I’ve been working on a lot of big Spotfire and Alteryx projects lately. I don’t seem to get thrown the easy stuff anymore or maybe we’ve solved all the easy problems. As projects get bigger, I find myself spending more and more time waiting. I wait for Spotfire projects to reopen after they have crashed (or IT force restarted my computer while I was at lunch). More waiting happens when anytime I update data. Data functions make me wait. Even Alteryx takes time to cache and complete. How else do you think I find time to blog!

Long load time, in particular, is something we have just come to tolerate. However, I realized time wasted is innovation lost. We only have so many hours in the workday and while we can do some multi-tasking, every minute I spend waiting or performing some mundane task is time spent not learning, creating, experimenting, or innovating.

Now, I spend a lot of time waiting for data, but there are many different ways users waste time, and I don’t mean Facebook. What about time wasted because users don’t know where data is or how to use it? What kind of gains could you be making if people knew where to find data and were data literate?

So, with that said…

Enable the Citizen

Who is the Citizen

My previous posts have already touched on how the traditional BI model doesn’t really work because companies can’t hire enough developers, or data scientists for that matter, to meet demand.  Therefore, companies must develop their citizens. Without them, you cannot scale. 

Here is a slide from Jorgen Heizenberg’s presentation “The Foundation and Future of Roles and responsibilities: From Control to Collaborate”. As you can see, citizens are the people using self-service BI.

Your citizen data engineers might also be reservoir engineers or techs. I’ve touched on this in my post on Self Service BI, and I describe a change coming in Spotfire Skillsets – Historically Speaking. There are many new emerging analytics roles, and they are a hybrid of skills, as shown below also from Jorgen Heizenberg’s presentation “The Foundation and Future of Roles and responsibilities: From Control to Collaborate”.

This is an amazing thing for oil and gas because that opens up career paths for people like you and me that didn’t really have a career path otherwise. So, how do we enable the citizen?

How to Enable the Citizen

There are many ways to enable your citizens and make them more efficient. Here are three suggestions for maxim impact.

  1. Start a data literacy movement within your organization.
  2. Support citizens and data literacy with the roles discussed in Self-Service Should Be Governed.
  3. Provide a data catalog.

Just to make sure we are on the same page, here is Gartner’s definition of data literacy from Nick Heudecker’s presentation “Your Data Culture is CHanging — Do You Need DataOps?”.

I’m not going to go into how to build data literacy in this post. That’s far too meaty of a subject. I just wanted to stress the importance of data literacy.

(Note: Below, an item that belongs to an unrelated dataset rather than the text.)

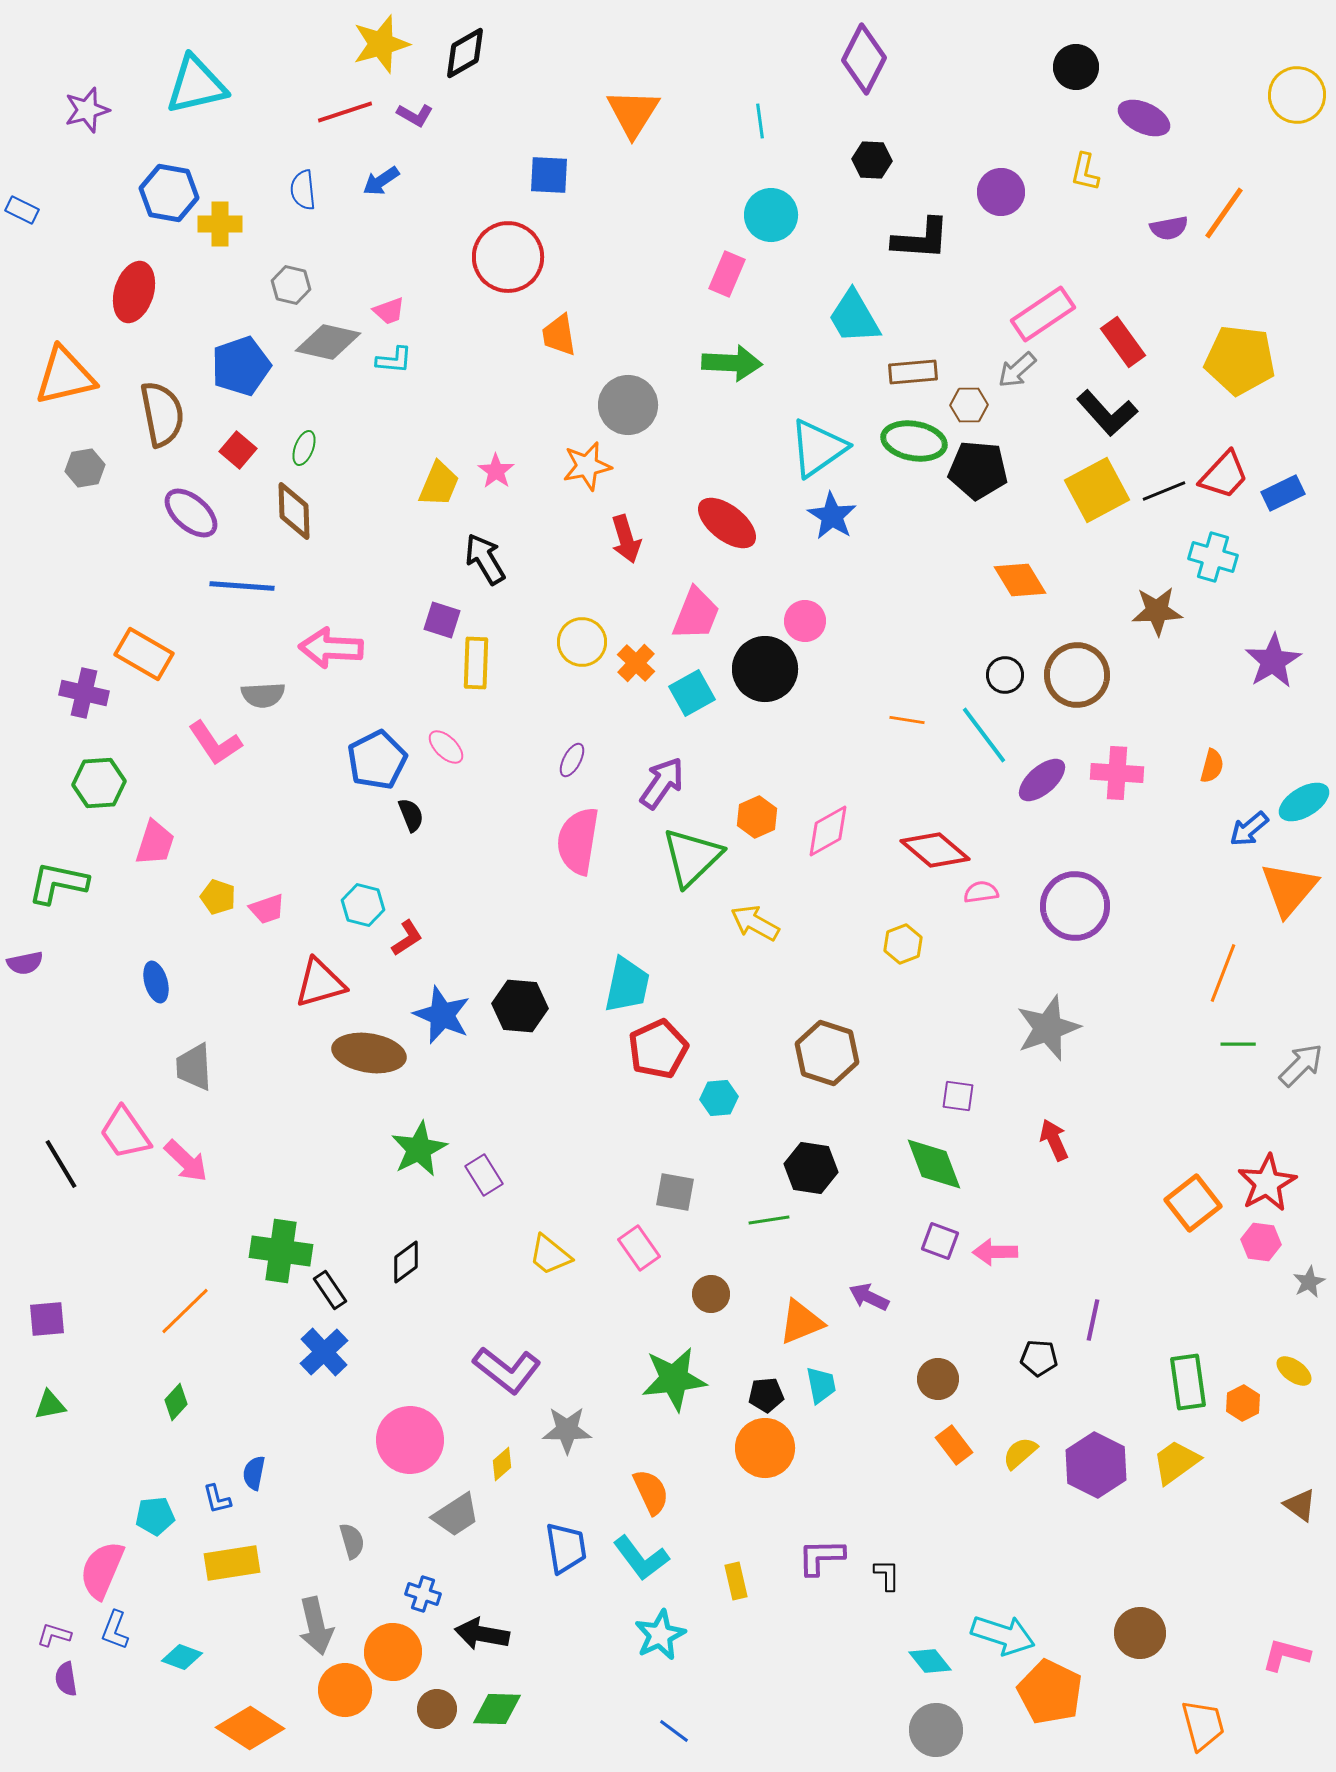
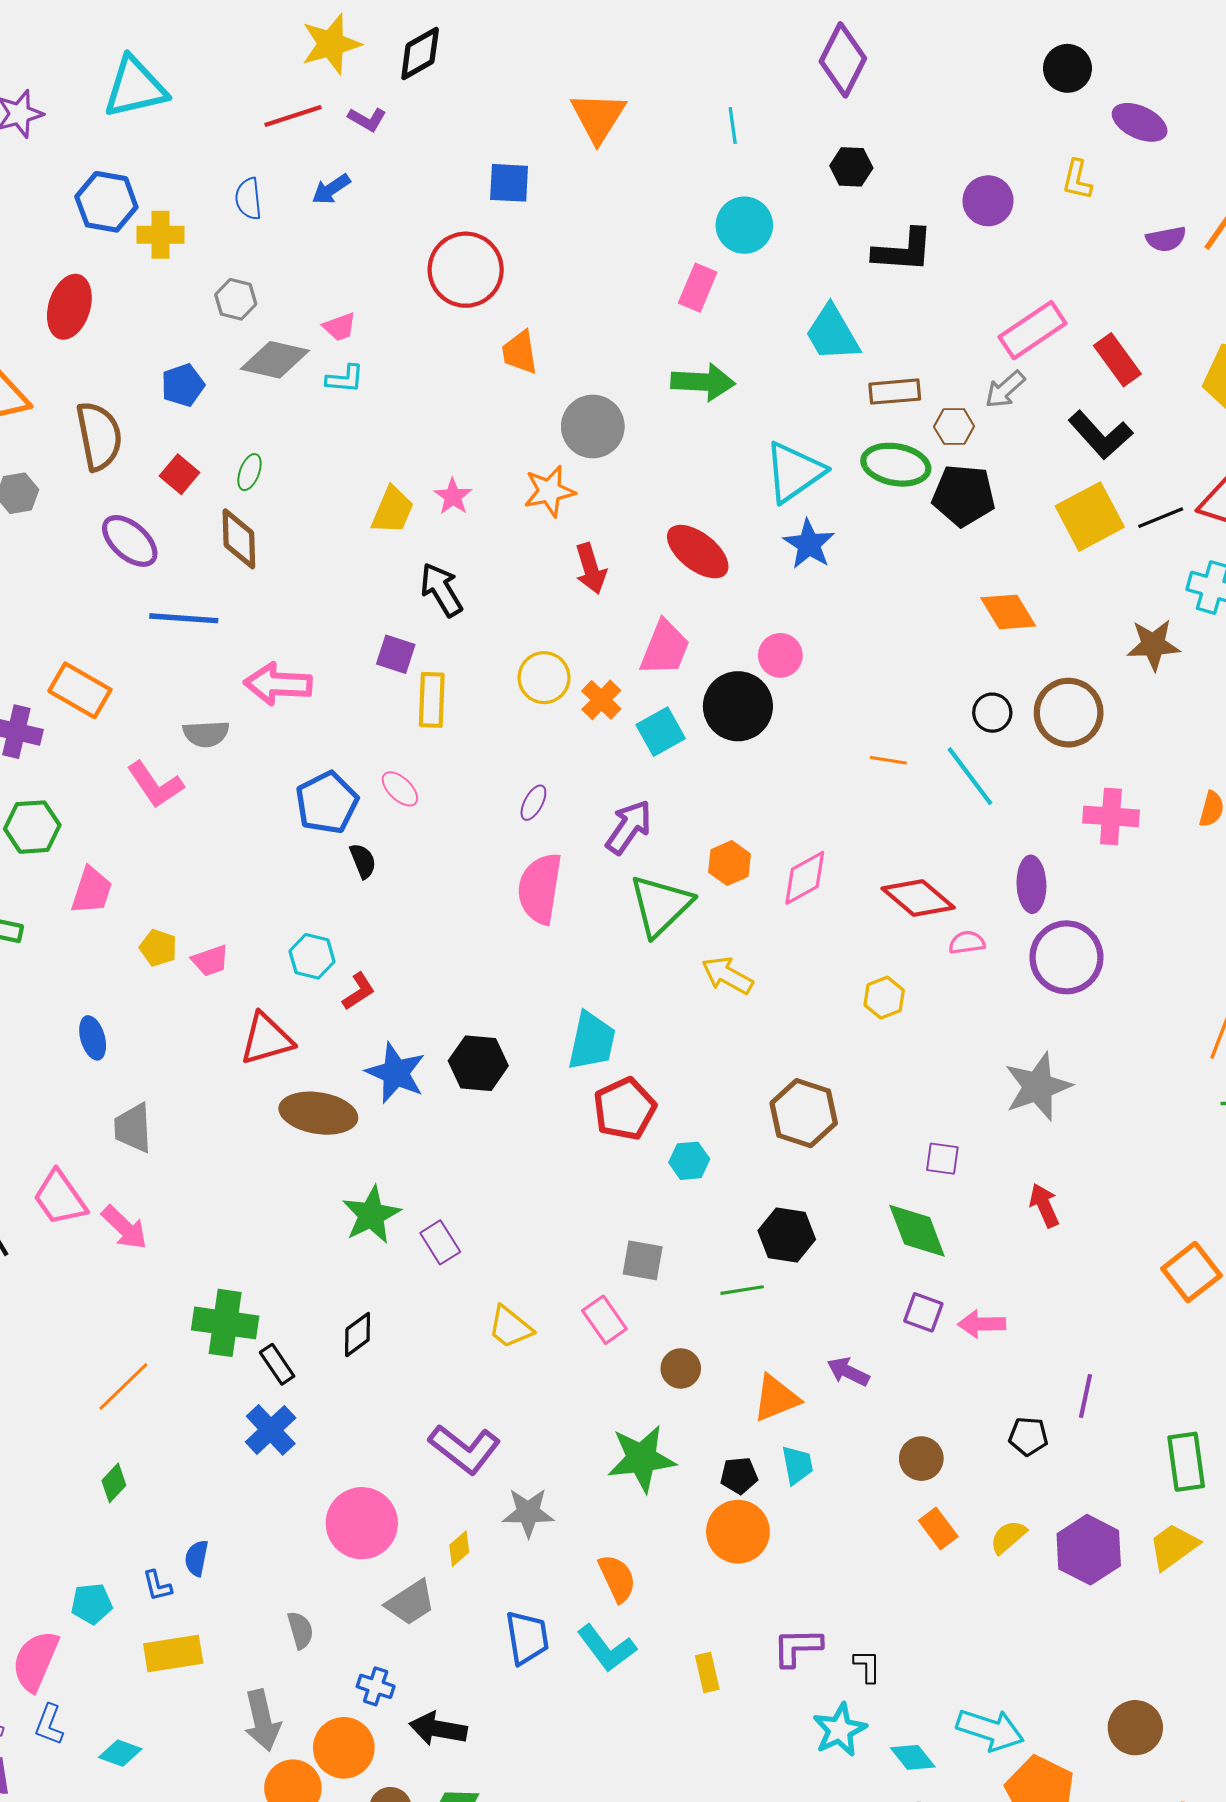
blue pentagon: (241, 366) -> (183, 385), size x0.7
purple ellipse: (1042, 780) -> (1031, 884), moved, turned -51
cyan star: (660, 1635) -> (840, 1730), moved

Lastly, provide users with a data catalog. A data catalog informs customers about available data sets and metadata around a topic and assists users in locating it quickly. Now, data catalogs cost money, and they aren’t sexy. It’s hard to justify the cost, but when you start shaping the argument in terms of innovation lost, their value becomes much clearer.

Finally, let’s talk about another way of freeing up time — automation.

Automate the Mundane So You Can Innovate

The Alteryx presentation in Orlando was one of my primary sources of inspiration. Alteryx presented in conjunction with a health care services provider. This presentation wasn’t available for download, so I can’t provide more details. If anyone from Alteryx reads this, feel free to comment. The company in question showed several use cases for Alteryx, one of which automated the process of creating folders, saving data in Excel sheets, and then emailing them to people.

First, I didn’t realize you could run the command line interface from Alteryx, which is what this workflow was doing. Second, I realized I have overlooked incredibly simple use cases for the tool! I know there are operators out there doing this exact same task daily, weekly, and/or monthly to send partners data. Think about how much time that takes over the course of a year. What else could you be doing? Answer — LOTS. How many of your people go thru mundane, time-consuming tasks every day that could and should be automated? When you free up this time, you make time for creativity and innovation, so let’s talk about how to innovate.

Innovate By Experimenting and Getting Immediate Feedback

Jake Knapp, one of the keynote speakers, was my inspiration on innovation. A very long time ago, he worked on Encarta. Does anyone remember the Encarta encyclopedia? Because of how the product was released and sold, the development team didn’t get any feedback on the product until well after they had started building for the next year, which made incorporating improvements really hard.

In a perfect world, feedback occurs instantaneously, in a circular fashion. What he experienced with Encarta was more of a feedback ellipse. The circle gets pulled into an ellipse as the time to get feedback increases. Just to clarify, this is bad.

He went on to work for other companies including Google Ventures, which is where he really learned to experiment and focus on getting feedback faster. He did this so much, he wrote a book about it. It’s on my desk and will make an appearance on my Books page soon.

After his presentation, I put a lot of thought into how much I really experiment and get feedback in building Spotfire and Alteryx projects. While I experiment a lot with different solutions, I don’t usually feed them to the user. And, I have been following a particularly horrible process feedback process that looked like this…

  • Build project
  • Send to user
  • User gets to it eventually
  • User sends email feedback
  • Make changes
  • Repeat until it makes sense

This is slow and tedious. After the conference, I took a different approach that involved building, scheduling time with the user, and watching them go thru the solution to get immediate feedback. Not only did I get faster feedback, but I got more of it, and it was much more detailed. I was so excited, I wrote this post on 5 Ways to Increase Speed of Delivery. When you get feedback faster, it saves times and it also allows you to experiment more, which will lead to innovation.

Conclusion

Time and data are our two most precious commodities. Time wasted is worse than dollars wasted because we can’t get the time back.  We can always make more money. The time people waste loading data, looking for data, and trying to understand data are innovation opportunities lost.  Focus on getting rid of inefficient, mundane activities to make time for more value add experiments and innovation.